DATA:
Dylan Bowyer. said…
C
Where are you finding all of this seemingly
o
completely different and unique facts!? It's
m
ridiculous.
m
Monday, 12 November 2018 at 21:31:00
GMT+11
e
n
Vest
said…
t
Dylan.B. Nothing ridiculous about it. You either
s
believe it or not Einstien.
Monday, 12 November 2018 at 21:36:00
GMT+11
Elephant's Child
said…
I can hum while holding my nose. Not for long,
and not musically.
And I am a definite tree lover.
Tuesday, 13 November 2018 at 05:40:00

TASK GOAL: For the word "Dylan", count the lines of the records that contain it and give only the number.

REPLY TO THE TASK: 2